═══ Data to use

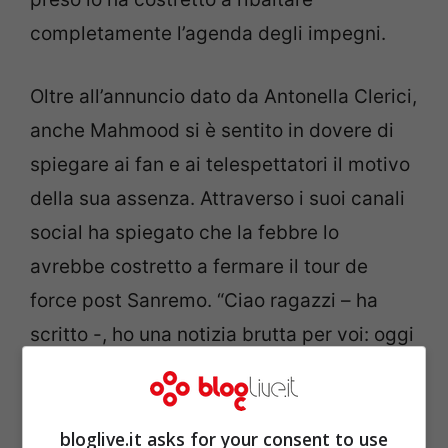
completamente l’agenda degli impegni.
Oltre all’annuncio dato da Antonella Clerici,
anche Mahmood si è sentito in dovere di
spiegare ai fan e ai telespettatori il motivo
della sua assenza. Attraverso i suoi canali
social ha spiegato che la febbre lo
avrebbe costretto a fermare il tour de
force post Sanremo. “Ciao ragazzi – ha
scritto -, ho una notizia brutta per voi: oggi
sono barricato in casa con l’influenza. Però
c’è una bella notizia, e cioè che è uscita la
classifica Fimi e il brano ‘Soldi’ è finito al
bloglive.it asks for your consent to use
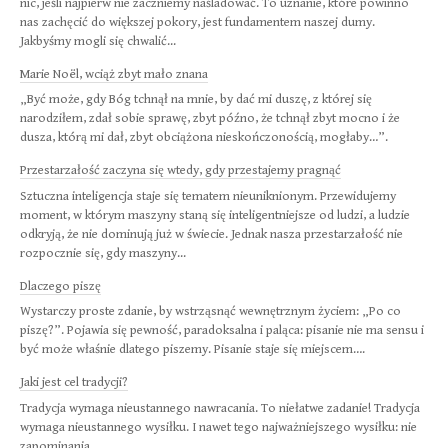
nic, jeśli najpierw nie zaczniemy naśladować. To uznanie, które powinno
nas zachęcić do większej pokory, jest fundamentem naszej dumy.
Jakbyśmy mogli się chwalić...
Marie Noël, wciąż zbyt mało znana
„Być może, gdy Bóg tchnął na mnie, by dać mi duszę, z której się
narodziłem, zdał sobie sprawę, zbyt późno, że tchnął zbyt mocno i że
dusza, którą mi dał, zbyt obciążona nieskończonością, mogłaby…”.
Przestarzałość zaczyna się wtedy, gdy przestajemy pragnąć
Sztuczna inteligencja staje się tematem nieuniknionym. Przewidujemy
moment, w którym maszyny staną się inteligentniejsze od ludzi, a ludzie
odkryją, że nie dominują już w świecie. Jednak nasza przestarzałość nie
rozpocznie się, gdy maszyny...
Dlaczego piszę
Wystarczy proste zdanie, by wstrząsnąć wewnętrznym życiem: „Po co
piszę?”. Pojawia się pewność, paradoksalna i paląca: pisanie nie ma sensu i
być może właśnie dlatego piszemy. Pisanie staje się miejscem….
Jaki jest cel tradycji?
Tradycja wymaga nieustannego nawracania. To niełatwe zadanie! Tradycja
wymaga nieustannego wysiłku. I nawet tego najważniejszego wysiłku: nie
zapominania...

══════
═══ Data to use

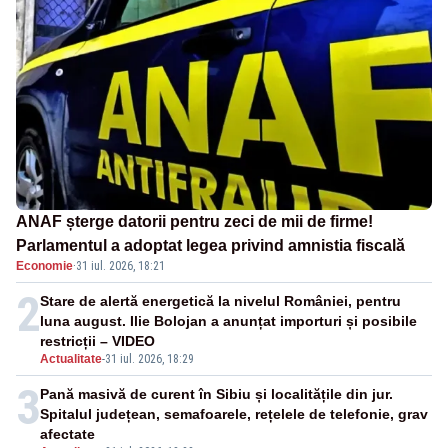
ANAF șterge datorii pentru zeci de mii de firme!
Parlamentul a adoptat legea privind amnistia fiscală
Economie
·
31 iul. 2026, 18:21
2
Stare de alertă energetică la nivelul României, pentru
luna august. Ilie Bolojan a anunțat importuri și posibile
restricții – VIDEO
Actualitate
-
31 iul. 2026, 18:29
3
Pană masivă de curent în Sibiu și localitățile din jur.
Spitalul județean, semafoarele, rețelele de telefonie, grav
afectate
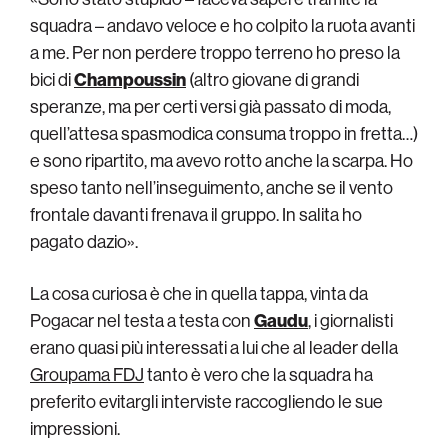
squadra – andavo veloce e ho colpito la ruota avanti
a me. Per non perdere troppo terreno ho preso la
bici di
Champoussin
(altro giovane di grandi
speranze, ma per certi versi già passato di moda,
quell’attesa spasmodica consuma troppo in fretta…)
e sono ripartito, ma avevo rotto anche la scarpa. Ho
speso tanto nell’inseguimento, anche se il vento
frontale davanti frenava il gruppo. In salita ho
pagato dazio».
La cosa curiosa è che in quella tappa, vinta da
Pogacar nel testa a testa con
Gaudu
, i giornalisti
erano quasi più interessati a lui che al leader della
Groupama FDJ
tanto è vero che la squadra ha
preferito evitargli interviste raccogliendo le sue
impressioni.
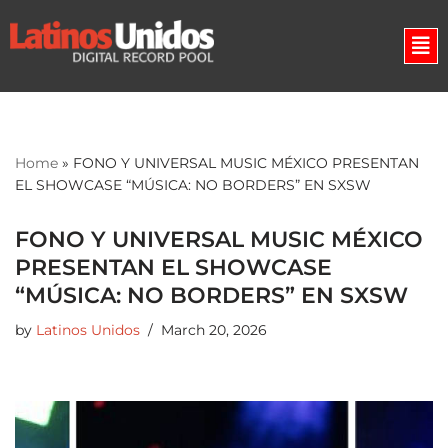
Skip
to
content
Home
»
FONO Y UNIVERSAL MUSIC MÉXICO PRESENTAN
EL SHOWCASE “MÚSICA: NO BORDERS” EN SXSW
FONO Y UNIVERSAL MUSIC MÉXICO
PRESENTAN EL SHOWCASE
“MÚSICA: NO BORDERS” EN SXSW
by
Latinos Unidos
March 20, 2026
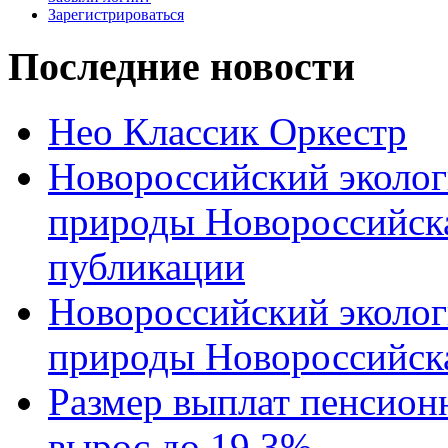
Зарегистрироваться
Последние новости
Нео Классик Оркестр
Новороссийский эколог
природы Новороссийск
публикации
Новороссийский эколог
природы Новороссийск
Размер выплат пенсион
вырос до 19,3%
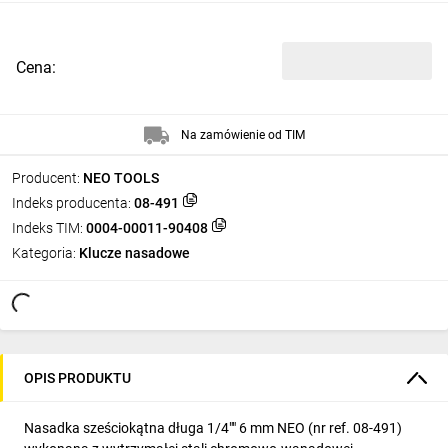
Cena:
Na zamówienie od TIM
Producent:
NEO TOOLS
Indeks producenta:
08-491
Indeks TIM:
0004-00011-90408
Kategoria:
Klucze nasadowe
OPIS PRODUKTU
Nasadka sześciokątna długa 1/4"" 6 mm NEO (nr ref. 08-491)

══════
═══ Data to use

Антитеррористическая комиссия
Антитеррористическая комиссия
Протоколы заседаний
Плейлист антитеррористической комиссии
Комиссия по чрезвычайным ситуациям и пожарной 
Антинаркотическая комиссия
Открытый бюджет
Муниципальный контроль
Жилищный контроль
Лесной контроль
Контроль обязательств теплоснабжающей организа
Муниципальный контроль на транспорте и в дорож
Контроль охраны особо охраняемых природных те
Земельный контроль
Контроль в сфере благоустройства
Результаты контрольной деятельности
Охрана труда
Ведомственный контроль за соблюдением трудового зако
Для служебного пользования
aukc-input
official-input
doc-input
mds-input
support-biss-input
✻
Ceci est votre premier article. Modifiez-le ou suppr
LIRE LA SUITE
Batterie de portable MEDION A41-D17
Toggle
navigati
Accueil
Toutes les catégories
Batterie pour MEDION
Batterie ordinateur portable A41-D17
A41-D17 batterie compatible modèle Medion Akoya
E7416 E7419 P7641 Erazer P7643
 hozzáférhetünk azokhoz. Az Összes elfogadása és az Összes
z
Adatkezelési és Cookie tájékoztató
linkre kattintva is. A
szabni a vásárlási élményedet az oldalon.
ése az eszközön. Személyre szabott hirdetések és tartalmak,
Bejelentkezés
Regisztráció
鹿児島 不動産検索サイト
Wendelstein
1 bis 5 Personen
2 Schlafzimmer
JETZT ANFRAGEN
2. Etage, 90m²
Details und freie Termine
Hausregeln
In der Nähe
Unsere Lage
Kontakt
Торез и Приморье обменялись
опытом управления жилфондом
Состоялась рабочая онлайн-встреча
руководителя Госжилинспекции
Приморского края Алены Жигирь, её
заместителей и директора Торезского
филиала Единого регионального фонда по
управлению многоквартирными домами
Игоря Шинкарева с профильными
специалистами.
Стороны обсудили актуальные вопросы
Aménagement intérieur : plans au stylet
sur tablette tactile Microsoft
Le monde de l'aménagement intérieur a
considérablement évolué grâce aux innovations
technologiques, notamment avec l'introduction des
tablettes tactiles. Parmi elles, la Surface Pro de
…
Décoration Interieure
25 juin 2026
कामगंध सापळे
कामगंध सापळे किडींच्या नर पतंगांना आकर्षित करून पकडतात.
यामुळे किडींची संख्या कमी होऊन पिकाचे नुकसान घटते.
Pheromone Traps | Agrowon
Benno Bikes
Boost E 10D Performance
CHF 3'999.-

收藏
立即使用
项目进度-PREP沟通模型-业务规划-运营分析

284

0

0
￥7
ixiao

══════

◆ **Task instructions**: Write out exactly the lines that fall from the line with "completamente l’agenda degli impegni." to the line with "force post Sanremo." in the records above, keeping both ends.

◆ **Response**:
completamente l’agenda degli impegni.
Oltre all’annuncio dato da Antonella Clerici,
anche Mahmood si è sentito in dovere di
spiegare ai fan e ai telespettatori il motivo
della sua assenza. Attraverso i suoi canali
social ha spiegato che la febbre lo
avrebbe costretto a fermare il tour de
force post Sanremo. “Ciao ragazzi – ha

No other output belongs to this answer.